Industry structure

In every part of the world, aluminium scrap is collected and melted down to produce new products.

Recycling plays a particular role in the mature markets of Europe, North America and Japan, where there is good availability of scrap from applications at the end of their useful lives.

A fully developed aluminium recycling industry includes both refiners and remelters. Refiners produce casting alloys and deoxidation aluminium from scrap of varying composition; they mix these scrap types together, add alloying elements and remove certain unwanted elements after the melting process to produce alloys to customers specifications. Remelters (of which the primary aluminium industry makes up a significant percentage) produce wrought alloys, usually in the form of extrusion billets and rolling ingots, from mainly clean and sorted wrought alloy scrap. Wrought alloys are also produced using end-of-life scrap, based on established closed-loop recycling systems (e.g. used beverage cans into new cans or window profiles into new window frames).

In 2015, around 27 million tonnes of recycled aluminium are produced annually by refiners and remelters from old and traded new scrap, compared with 58 million tonnes of primary aluminium.

Refiners and remelters play integral roles in aluminium recycling but they, in turn, have crucial links with collectors, dismantlers, metal merchants and scrap processors, which deal with the collection and treatment of scrap. The metal merchants are also responsible for handling most of the foreign trade in scrap.

In Europe and North America, scrap has been generated in sufficient quantities over the past seventy years to develop an economically strong and technically outstanding aluminium recycling industry. Following the oil shocks and energy cost increases of the 1970s, Japan ceased domestic primary aluminium production and switched to aluminium recycling in the 1980s. In addition to these traditional production centres, increasing recycling activities are evident in China, India and Russia.

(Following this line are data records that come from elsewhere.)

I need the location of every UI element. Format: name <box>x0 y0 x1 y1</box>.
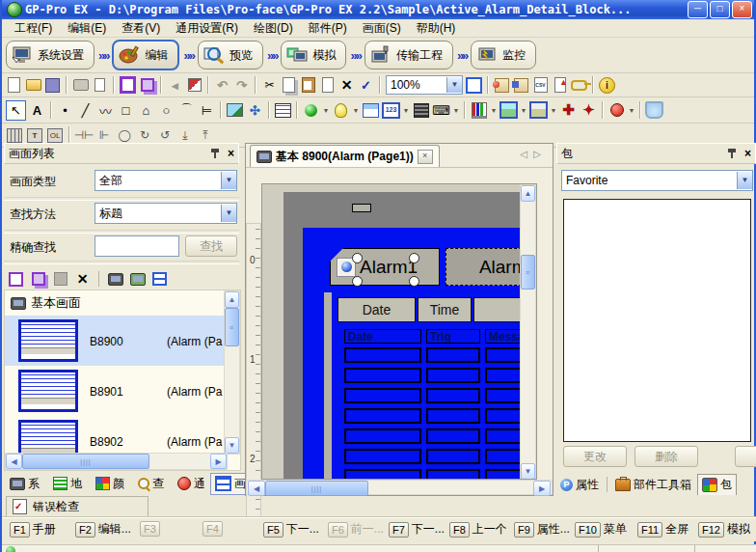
fkey-f6[interactable]: F6前一... <box>328 521 384 538</box>
lamp-dropdown-arrow[interactable]: ▼ <box>352 102 360 119</box>
keypad-part-icon[interactable] <box>412 101 430 120</box>
sampling-part-icon[interactable] <box>645 101 663 120</box>
canvas-hscrollbar[interactable]: ◀ |||| ▶ <box>246 480 553 495</box>
duplicate-icon[interactable] <box>319 77 336 94</box>
check-all-icon[interactable]: ✓ <box>358 77 374 94</box>
fkey-f11[interactable]: F11全屏 <box>637 521 688 538</box>
data-display-icon[interactable]: ✚ <box>559 101 578 120</box>
fkey-f4[interactable]: F4 <box>202 521 226 537</box>
pin-icon[interactable] <box>727 148 737 159</box>
tab-package[interactable]: 包 <box>697 474 737 495</box>
menu-parts[interactable]: 部件(P) <box>302 19 354 38</box>
graph-dropdown-arrow[interactable]: ▼ <box>490 102 498 119</box>
polygon-tool-icon[interactable]: ⌂ <box>137 101 155 120</box>
refresh-screen-icon[interactable] <box>129 271 146 288</box>
transfer-project-button[interactable]: 传输工程 <box>364 41 453 69</box>
save-icon[interactable] <box>44 77 61 94</box>
maximize-button[interactable]: □ <box>710 1 730 18</box>
scroll-down-button[interactable]: ▼ <box>521 463 535 480</box>
screen-group-header[interactable]: 基本画面 <box>5 290 240 316</box>
small-part-chip[interactable] <box>352 204 371 212</box>
simulation-button[interactable]: 模拟 <box>281 41 346 69</box>
fit-screen-icon[interactable] <box>466 77 482 94</box>
tab-properties[interactable]: P属性 <box>556 475 603 495</box>
partial-button[interactable] <box>735 446 756 467</box>
fkey-f1[interactable]: F1手册 <box>10 521 56 538</box>
image-tool-icon[interactable] <box>226 101 244 120</box>
scroll-left-button[interactable]: ◀ <box>6 454 22 469</box>
paste-icon[interactable] <box>300 77 316 94</box>
new-screen-icon[interactable] <box>120 77 136 94</box>
change-screen-icon[interactable] <box>186 77 202 94</box>
display-screen-icon[interactable] <box>107 271 123 288</box>
redo-icon[interactable]: ↷ <box>233 77 250 94</box>
system-settings-button[interactable]: 系统设置 <box>6 41 94 69</box>
numeric-display-icon[interactable]: 123 <box>382 101 400 120</box>
polyline-tool-icon[interactable]: 〰 <box>96 101 115 120</box>
special-data-icon[interactable]: ✦ <box>580 101 598 120</box>
menu-view[interactable]: 查看(V) <box>115 19 167 38</box>
zoom-combobox[interactable]: 100% ▼ <box>386 75 463 95</box>
error-check-tab[interactable]: 错误检查 <box>6 496 148 517</box>
package-dropdown-arrow[interactable]: ▼ <box>737 172 752 189</box>
cascade-screens-icon[interactable] <box>151 271 168 288</box>
close-button[interactable]: × <box>732 1 752 18</box>
scroll-thumb[interactable]: |||| <box>22 454 149 469</box>
open-file-icon[interactable] <box>25 77 41 94</box>
fkey-f7[interactable]: F7下一... <box>389 521 445 538</box>
screen-type-dropdown-arrow[interactable]: ▼ <box>221 172 236 189</box>
picture-display-icon[interactable] <box>500 101 518 120</box>
refine-search-input[interactable] <box>94 235 179 257</box>
search-method-combobox[interactable]: 标题 ▼ <box>94 203 237 224</box>
table-tool-icon[interactable] <box>274 101 292 120</box>
scroll-down-button[interactable]: ▼ <box>225 437 239 454</box>
movie-display-icon[interactable] <box>529 101 548 120</box>
scroll-left-button[interactable]: ◀ <box>248 481 265 496</box>
lamp-part-icon[interactable] <box>332 101 350 120</box>
csv-export-icon[interactable]: CSV <box>532 77 549 94</box>
delete-icon[interactable]: ✕ <box>338 77 355 94</box>
arc-tool-icon[interactable]: ⌒ <box>177 101 196 120</box>
close-panel-icon[interactable]: × <box>744 148 751 159</box>
scroll-up-button[interactable]: ▲ <box>225 291 239 308</box>
function-part-icon[interactable]: ⌨ <box>432 101 450 120</box>
new-file-icon[interactable] <box>6 77 22 94</box>
menu-project[interactable]: 工程(F) <box>8 19 59 38</box>
selection-handle[interactable] <box>352 253 363 263</box>
circle-tool-icon[interactable]: ○ <box>157 101 176 120</box>
print-icon[interactable] <box>72 77 89 94</box>
alarm-table[interactable]: Date Trig Message <box>344 329 537 480</box>
paste-screen-icon[interactable] <box>52 271 68 288</box>
screen-list-item-b8900[interactable]: B8900 (Alarm (Pa <box>5 316 225 366</box>
zoom-dropdown-arrow[interactable]: ▼ <box>446 77 462 93</box>
monitor-button[interactable]: 监控 <box>471 41 536 69</box>
fkey-f10[interactable]: F10菜单 <box>575 521 627 538</box>
editor-tab-base8900[interactable]: 基本 8900(Alarm (Page1)) × <box>250 145 440 167</box>
alarm-part-icon[interactable] <box>608 101 626 120</box>
delete-button[interactable]: 删除 <box>634 446 698 467</box>
screen-list-vscrollbar[interactable]: ▲ ≡ ▼ <box>224 290 240 455</box>
tab-common[interactable]: 通 <box>174 474 209 494</box>
function-dropdown-arrow[interactable]: ▼ <box>452 102 460 119</box>
menu-edit[interactable]: 编辑(E) <box>61 19 113 38</box>
date-header-cell[interactable]: Date <box>338 297 416 322</box>
close-panel-icon[interactable]: × <box>228 148 234 159</box>
selection-handle[interactable] <box>409 253 419 263</box>
symbol-settings-icon[interactable] <box>513 77 529 94</box>
pin-icon[interactable] <box>210 148 220 159</box>
line-tool-icon[interactable]: ╱ <box>76 101 94 120</box>
edit-button[interactable]: 编辑 <box>112 40 179 70</box>
copy-screen-icon[interactable] <box>139 77 155 94</box>
tab-color[interactable]: 颜 <box>92 474 128 494</box>
new-screen-icon[interactable] <box>8 271 24 288</box>
menu-draw[interactable]: 绘图(D) <box>247 19 300 38</box>
tab-parts-toolbox[interactable]: 部件工具箱 <box>611 475 695 495</box>
canvas-vscrollbar[interactable]: ▲ ≡ ▼ <box>520 184 536 480</box>
screen-type-combobox[interactable]: 全部 ▼ <box>94 170 237 191</box>
security-key-icon[interactable] <box>571 77 587 94</box>
preview-button[interactable]: 预览 <box>198 41 263 69</box>
fkey-f3[interactable]: F3 <box>140 521 163 537</box>
copy-icon[interactable] <box>281 77 297 94</box>
scroll-thumb[interactable]: ≡ <box>521 255 535 290</box>
mark-tool-icon[interactable]: ✣ <box>246 101 264 120</box>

For most countries, there is a well-established market for recycled aluminium with firmly defined distribution chains. Hence, refiners supply foundries with casting alloys and remelters supply rolling mills and extruders with wrought alloys according to official standards and/or customer specifications.

Since 1980 the aluminium recycling industry has quintupled its annual output of metal from old (post-consumer) and traded new scrap, from 5 million tonnes to almost 25 million tonnes in 2015. Over the same period, annual primary metal production has grown from 15 to 48 million tonnes.